• **Try it**
Every entry should be reproduced word for word.

Collection entries:
Start of Block

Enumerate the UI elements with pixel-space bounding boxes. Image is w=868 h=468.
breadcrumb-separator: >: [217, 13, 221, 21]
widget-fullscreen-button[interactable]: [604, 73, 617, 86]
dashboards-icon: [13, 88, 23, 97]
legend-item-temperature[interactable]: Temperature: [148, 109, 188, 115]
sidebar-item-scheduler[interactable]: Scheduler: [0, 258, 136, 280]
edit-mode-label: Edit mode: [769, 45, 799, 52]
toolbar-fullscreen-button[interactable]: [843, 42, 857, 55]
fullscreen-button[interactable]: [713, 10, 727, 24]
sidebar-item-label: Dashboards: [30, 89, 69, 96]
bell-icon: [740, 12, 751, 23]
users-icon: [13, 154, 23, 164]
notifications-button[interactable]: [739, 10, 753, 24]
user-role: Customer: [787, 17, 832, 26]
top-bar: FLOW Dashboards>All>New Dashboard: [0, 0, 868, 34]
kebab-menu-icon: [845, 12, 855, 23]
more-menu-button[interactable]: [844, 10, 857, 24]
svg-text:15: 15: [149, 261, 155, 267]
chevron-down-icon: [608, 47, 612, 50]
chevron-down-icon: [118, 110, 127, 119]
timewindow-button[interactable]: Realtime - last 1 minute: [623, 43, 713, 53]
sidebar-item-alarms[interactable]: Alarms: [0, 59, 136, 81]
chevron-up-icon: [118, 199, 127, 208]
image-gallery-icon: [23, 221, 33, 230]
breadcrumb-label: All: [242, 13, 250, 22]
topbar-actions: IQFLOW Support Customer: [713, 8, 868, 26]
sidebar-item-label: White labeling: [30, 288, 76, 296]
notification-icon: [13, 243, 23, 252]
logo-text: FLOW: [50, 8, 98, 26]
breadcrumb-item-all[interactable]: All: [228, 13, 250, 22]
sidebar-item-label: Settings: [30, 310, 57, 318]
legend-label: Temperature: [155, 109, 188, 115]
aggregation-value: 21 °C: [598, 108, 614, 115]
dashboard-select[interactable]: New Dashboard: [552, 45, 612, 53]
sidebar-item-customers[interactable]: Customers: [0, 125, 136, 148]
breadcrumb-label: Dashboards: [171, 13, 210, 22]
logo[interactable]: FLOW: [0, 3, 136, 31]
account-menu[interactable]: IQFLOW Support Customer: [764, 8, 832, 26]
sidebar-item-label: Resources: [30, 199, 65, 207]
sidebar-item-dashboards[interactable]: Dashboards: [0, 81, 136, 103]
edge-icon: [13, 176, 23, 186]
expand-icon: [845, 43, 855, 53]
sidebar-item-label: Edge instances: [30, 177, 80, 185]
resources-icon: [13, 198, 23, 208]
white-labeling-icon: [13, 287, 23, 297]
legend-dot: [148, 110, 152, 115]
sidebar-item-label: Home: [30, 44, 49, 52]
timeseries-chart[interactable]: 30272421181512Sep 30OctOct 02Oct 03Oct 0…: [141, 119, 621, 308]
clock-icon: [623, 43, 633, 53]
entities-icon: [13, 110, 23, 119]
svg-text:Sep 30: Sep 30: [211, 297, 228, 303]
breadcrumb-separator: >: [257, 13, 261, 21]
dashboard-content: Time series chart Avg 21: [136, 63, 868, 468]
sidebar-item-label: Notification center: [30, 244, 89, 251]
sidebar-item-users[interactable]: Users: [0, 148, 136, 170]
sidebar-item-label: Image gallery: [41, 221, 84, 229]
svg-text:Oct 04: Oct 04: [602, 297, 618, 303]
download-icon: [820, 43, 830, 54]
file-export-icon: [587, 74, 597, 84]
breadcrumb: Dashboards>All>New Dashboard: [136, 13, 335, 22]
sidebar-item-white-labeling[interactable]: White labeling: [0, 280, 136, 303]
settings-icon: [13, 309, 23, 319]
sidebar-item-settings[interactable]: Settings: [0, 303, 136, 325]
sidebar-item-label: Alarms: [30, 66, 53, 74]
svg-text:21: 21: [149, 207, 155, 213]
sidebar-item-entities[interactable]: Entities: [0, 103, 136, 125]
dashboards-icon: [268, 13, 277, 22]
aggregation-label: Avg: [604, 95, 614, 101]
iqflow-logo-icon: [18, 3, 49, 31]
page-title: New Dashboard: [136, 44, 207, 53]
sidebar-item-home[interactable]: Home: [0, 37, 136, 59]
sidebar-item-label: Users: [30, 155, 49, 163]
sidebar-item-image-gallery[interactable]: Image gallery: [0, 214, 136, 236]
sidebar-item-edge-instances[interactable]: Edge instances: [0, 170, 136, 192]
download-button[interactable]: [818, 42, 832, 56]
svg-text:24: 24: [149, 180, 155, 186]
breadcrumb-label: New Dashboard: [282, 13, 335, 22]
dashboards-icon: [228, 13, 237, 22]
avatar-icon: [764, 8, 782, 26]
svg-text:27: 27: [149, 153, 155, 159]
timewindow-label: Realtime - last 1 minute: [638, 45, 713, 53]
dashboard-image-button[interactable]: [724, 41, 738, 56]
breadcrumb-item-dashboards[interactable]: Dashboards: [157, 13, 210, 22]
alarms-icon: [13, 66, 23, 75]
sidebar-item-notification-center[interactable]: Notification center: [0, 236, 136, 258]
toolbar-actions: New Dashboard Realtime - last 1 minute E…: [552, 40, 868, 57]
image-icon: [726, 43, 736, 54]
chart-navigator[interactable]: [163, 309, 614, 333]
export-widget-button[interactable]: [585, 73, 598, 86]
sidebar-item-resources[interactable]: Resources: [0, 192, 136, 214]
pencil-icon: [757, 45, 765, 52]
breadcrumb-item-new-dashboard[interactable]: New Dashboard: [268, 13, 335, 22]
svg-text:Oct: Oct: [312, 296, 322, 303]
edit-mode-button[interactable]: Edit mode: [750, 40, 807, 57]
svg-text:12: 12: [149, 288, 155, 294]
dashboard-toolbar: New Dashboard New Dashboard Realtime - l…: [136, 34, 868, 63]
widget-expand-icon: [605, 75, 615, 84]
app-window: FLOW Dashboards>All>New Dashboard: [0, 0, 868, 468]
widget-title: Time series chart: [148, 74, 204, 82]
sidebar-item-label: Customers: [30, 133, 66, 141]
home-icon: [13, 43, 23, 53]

End of Block

• **Answer to the exercise**
Enumerate the UI elements with pixel-space bounding boxes. Image is w=868 h=468.
breadcrumb-separator: >: [217, 13, 221, 21]
widget-fullscreen-button[interactable]: [604, 73, 617, 86]
dashboards-icon: [13, 88, 23, 97]
legend-item-temperature[interactable]: Temperature: [148, 109, 188, 115]
sidebar-item-scheduler[interactable]: Scheduler: [0, 258, 136, 280]
edit-mode-label: Edit mode: [769, 45, 799, 52]
toolbar-fullscreen-button[interactable]: [843, 42, 857, 55]
fullscreen-button[interactable]: [713, 10, 727, 24]
sidebar-item-label: Dashboards: [30, 89, 69, 96]
bell-icon: [740, 12, 751, 23]
users-icon: [13, 154, 23, 164]
notifications-button[interactable]: [739, 10, 753, 24]
user-role: Customer: [787, 17, 832, 26]
top-bar: FLOW Dashboards>All>New Dashboard: [0, 0, 868, 34]
kebab-menu-icon: [845, 12, 855, 23]
more-menu-button[interactable]: [844, 10, 857, 24]
svg-text:15: 15: [149, 261, 155, 267]
chevron-down-icon: [608, 47, 612, 50]
chevron-down-icon: [118, 110, 127, 119]
timewindow-button[interactable]: Realtime - last 1 minute: [623, 43, 713, 53]
sidebar-item-alarms[interactable]: Alarms: [0, 59, 136, 81]
chevron-up-icon: [118, 199, 127, 208]
image-gallery-icon: [23, 221, 33, 230]
breadcrumb-label: All: [242, 13, 250, 22]
topbar-actions: IQFLOW Support Customer: [713, 8, 868, 26]
sidebar-item-label: White labeling: [30, 288, 76, 296]
notification-icon: [13, 243, 23, 252]
logo-text: FLOW: [50, 8, 98, 26]
breadcrumb-item-all[interactable]: All: [228, 13, 250, 22]
sidebar-item-label: Settings: [30, 310, 57, 318]
legend-label: Temperature: [155, 109, 188, 115]
aggregation-value: 21 °C: [598, 108, 614, 115]
dashboard-select[interactable]: New Dashboard: [552, 45, 612, 53]
sidebar-item-customers[interactable]: Customers: [0, 125, 136, 148]
breadcrumb-label: Dashboards: [171, 13, 210, 22]
logo[interactable]: FLOW: [0, 3, 136, 31]
account-menu[interactable]: IQFLOW Support Customer: [764, 8, 832, 26]
sidebar-item-label: Resources: [30, 199, 65, 207]
sidebar-item-dashboards[interactable]: Dashboards: [0, 81, 136, 103]
edge-icon: [13, 176, 23, 186]
expand-icon: [845, 43, 855, 53]
sidebar-item-label: Edge instances: [30, 177, 80, 185]
resources-icon: [13, 198, 23, 208]
white-labeling-icon: [13, 287, 23, 297]
legend-dot: [148, 110, 152, 115]
sidebar-item-label: Home: [30, 44, 49, 52]
timeseries-chart[interactable]: 30272421181512Sep 30OctOct 02Oct 03Oct 0…: [141, 119, 621, 308]
clock-icon: [623, 43, 633, 53]
entities-icon: [13, 110, 23, 119]
svg-text:Sep 30: Sep 30: [211, 297, 228, 303]
breadcrumb-separator: >: [257, 13, 261, 21]
dashboard-content: Time series chart Avg 21: [136, 63, 868, 468]
sidebar-item-label: Notification center: [30, 244, 89, 251]
sidebar-item-users[interactable]: Users: [0, 148, 136, 170]
sidebar-item-label: Image gallery: [41, 221, 84, 229]
svg-text:Oct 04: Oct 04: [602, 297, 618, 303]
download-icon: [820, 43, 830, 54]
file-export-icon: [587, 74, 597, 84]
breadcrumb: Dashboards>All>New Dashboard: [136, 13, 335, 22]
sidebar-item-white-labeling[interactable]: White labeling: [0, 280, 136, 303]
settings-icon: [13, 309, 23, 319]
sidebar-item-settings[interactable]: Settings: [0, 303, 136, 325]
sidebar-item-label: Alarms: [30, 66, 53, 74]
svg-text:21: 21: [149, 207, 155, 213]
sidebar-item-entities[interactable]: Entities: [0, 103, 136, 125]
dashboards-icon: [268, 13, 277, 22]
aggregation-label: Avg: [604, 95, 614, 101]
iqflow-logo-icon: [18, 3, 49, 31]
page-title: New Dashboard: [136, 44, 207, 53]
sidebar-item-home[interactable]: Home: [0, 37, 136, 59]
sidebar-item-label: Users: [30, 155, 49, 163]
sidebar-item-image-gallery[interactable]: Image gallery: [0, 214, 136, 236]
sidebar-item-edge-instances[interactable]: Edge instances: [0, 170, 136, 192]
download-button[interactable]: [818, 42, 832, 56]
svg-text:24: 24: [149, 180, 155, 186]
breadcrumb-label: New Dashboard: [282, 13, 335, 22]
dashboards-icon: [228, 13, 237, 22]
avatar-icon: [764, 8, 782, 26]
svg-text:27: 27: [149, 153, 155, 159]
timewindow-label: Realtime - last 1 minute: [638, 45, 713, 53]
dashboard-image-button[interactable]: [724, 41, 738, 56]
breadcrumb-item-dashboards[interactable]: Dashboards: [157, 13, 210, 22]
alarms-icon: [13, 66, 23, 75]
sidebar-item-notification-center[interactable]: Notification center: [0, 236, 136, 258]
toolbar-actions: New Dashboard Realtime - last 1 minute E…: [552, 40, 868, 57]
image-icon: [726, 43, 736, 54]
chart-navigator[interactable]: [163, 309, 614, 333]
export-widget-button[interactable]: [585, 73, 598, 86]
sidebar-item-resources[interactable]: Resources: [0, 192, 136, 214]
pencil-icon: [757, 45, 765, 52]
breadcrumb-item-new-dashboard[interactable]: New Dashboard: [268, 13, 335, 22]
svg-text:Oct: Oct: [312, 296, 322, 303]
edit-mode-button[interactable]: Edit mode: [750, 40, 807, 57]
svg-text:12: 12: [149, 288, 155, 294]
dashboard-toolbar: New Dashboard New Dashboard Realtime - l…: [136, 34, 868, 63]
widget-expand-icon: [605, 75, 615, 84]
app-window: FLOW Dashboards>All>New Dashboard: [0, 0, 868, 468]
widget-title: Time series chart: [148, 74, 204, 82]
sidebar-item-label: Customers: [30, 133, 66, 141]
home-icon: [13, 43, 23, 53]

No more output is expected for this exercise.